Филимон и Компания
1953 год стал переломным для меня. Закончив школу, и не пройдя по конкурсу в Московский Архитектурный институт, я подал документы в МИСИ им. Куйбышева, куда был принят уже без экзаменов. Здесь я окунулся в типичную московскую студенческую среду большого института, где значительную часть составляли приезжие из других республик, городов, городишек и даже деревень. Москвичи были в меньшинстве, а среди них был совсем узкий круг модных, стильных молодых людей, державшихся особняком. Мне с моим «бродвейским» опытом, фанатичностью и внешним видом не составило труда войти в круг местной элиты, тем более, что она и не пряталась. В огромном вестибюле института было место, где всегда собиралась компания чуваков и чувих. Это была длинная и широкая деревянная лавка, отполированная десятилетиями. На ней всегда можно было встретить «сачков», просиживавших там часами во время лекций. Появление на «лавке» во время занятий было вызовом администрации института, поскольку за посещаемостью следили очень строго, в каждой группе для этого были специальные старосты. Но мы научились обходить все эти сложности разными путями, а главное, старшие товарищи, опытные «сачки», объяснили первокурсникам, что главное — это продержаться первый год, ну, может быть часть второго, и тогда уже не выгонят, так как им самим попадает за большой процент отчисляемых. Так что, все эти списки кандидатов на отчисление и прочие меры запугивания постепенно потеряли свое воздействие.
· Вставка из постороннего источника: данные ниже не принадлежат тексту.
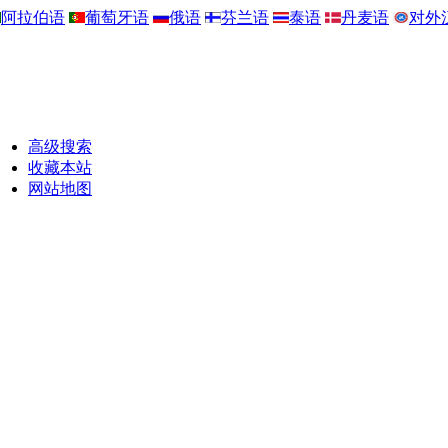
阿拉伯语
葡萄牙语
俄语
芬兰语
泰语
丹麦语
对外
高级搜索
收藏本站
网站地图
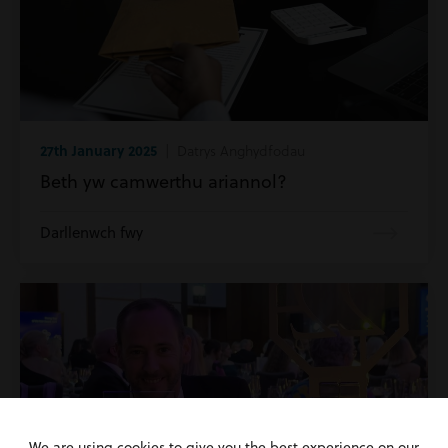
27th January 2025
| Datrys Anghydfodau
Beth yw camwerthu ariannol?
Darllenwch fwy
We are using cookies to give you the best experience on our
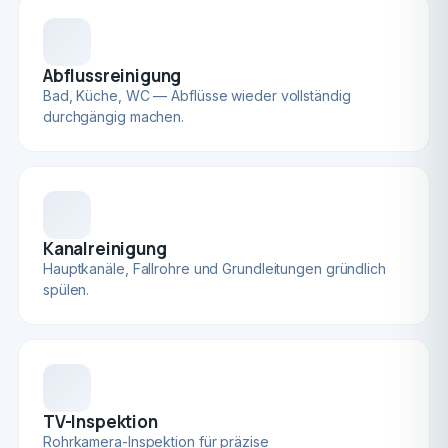
Abflussreinigung
Bad, Küche, WC — Abflüsse wieder vollständig
durchgängig machen.
Kanalreinigung
Hauptkanäle, Fallrohre und Grundleitungen gründlich
spülen.
TV-Inspektion
Rohrkamera-Inspektion für präzise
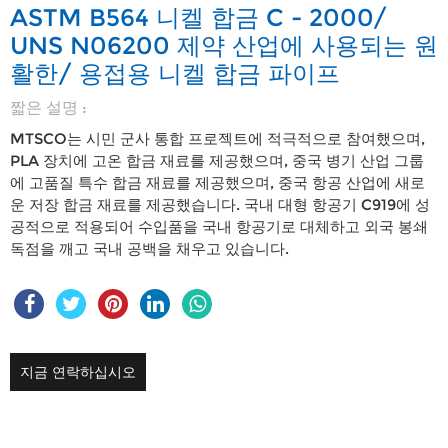
ASTM B564 니켈 합금 C - 2000/
UNS N06200 제약 산업에 사용되는 원
활한/ 용접용 니켈 합금 파이프
짧은 설명 :
MTSCO는 시민 군사 통합 프로젝트에 적극적으로 참여했으며,
PLA 장치에 고온 합금 재료를 제공했으며, 중국 병기 산업 그룹
에 고품질 특수 합금 재료를 제공했으며, 중국 항공 산업에 새로
운 저장 합금 재료를 제공했습니다. 국내 대형 항공기 C919에 성
공적으로 적용되어 수입품을 국내 항공기로 대체하고 외국 봉쇄
독점을 깨고 국내 공백을 채우고 있습니다.
지금 연락하십시오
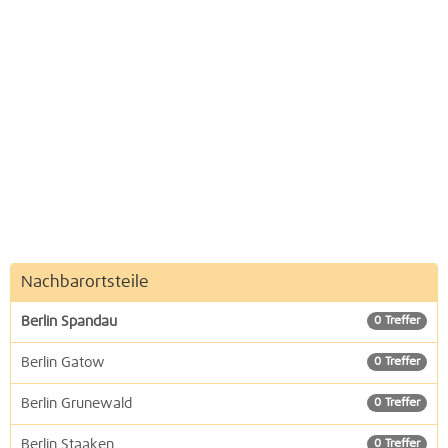
Nachbarortsteile
Berlin Spandau
0 Treffer
Berlin Gatow
0 Treffer
Berlin Grunewald
0 Treffer
Berlin Staaken
0 Treffer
На «лавке» я познакомился с чуваками-старшекурсниками и был очень горд, что вошел к ним в доверие. Меня стали брать на «хаты», на «процессы», я стал получать совершенно иную информацию, чем раньше в школе, во дворе или на «Бродвее». Сразу же расширился кругозор в самых разных областях знания. Прежде всего, новые друзья давали читать запрещенные книги, не самиздатского типа, а те, что издавались ранее в СССР, но потом были изъяты, так как их авторы оказались либо нежелательными для советской идеологии, либо просто врагами народа. Так я познакомился с Хэмингуэем, Дос Пассосм, Ремарком, Евгением Замятиным, Олдосом Хаксли, Исааком Бабелем, Борисом Пильняком и многими другими. Среди нежелательных были даже произведения Сергея Есенина, Анны Ахматовой, Михаила Зощенко. Мне пришлось скрывать эти книги от родителей, чтобы избежать конфликтов, и читать их украдкой. Но однажды мой отец все-таки наткнулся на изданный до войны, совершенно невинный детектив Бруно Ясенского «Человек меняет кожу», который мне дал почитать кто-то из новых друзей. Меня поразила тогда реакция отца. Он был крайне испуган и даже взбешен моей глупостью, пытаясь объяснить мне, что если эту книгу найдут у нас дома, то не только я, а и вся наша семья сильно пострадает. Оказалось, что ее автор был расстрелян как враг народа, обвиненный в том, что было описано в книге, а я этого не знал. После этого я стал внимательнее относиться к конспирации, да и книги постепенно стали попадаться книги все более опасные — религиозные, философские, политические, и, вдобавок самиздатские.
Помимо литературы появился интерес к запрещенным направлениям в живописи. До 1957 года к вражескому относилось любое искусство, кроме так называемого социалистического реализма. Интерес к заграничным импрессионистам, экспрессионистам и абстракционистам, и даже к своим отечественным футуристам и кубистам считалось проявлением буржуазной морали и низкопоклонством перед Западом. Имена Гогена, Сальвадора Дали или Сиднея Поллака произносились шепотом в первые послесталинские годы. Выставка Пабло Пикассо, где-то накануне Всемирного фестиваля молодежи и студентов в Москве, была революционным событием, и стала возможной лишь его миролюбивым и даже прокоммунистическим заявлениям, его символическому рисунку Голубя Мира. Помню также, каким событием стало издание литовцами альбома с репродукциями Чурлениса. Но самым главным для меня в расширении круга информации в первые студенческие годы стало систематическое освоение современного американского джаза.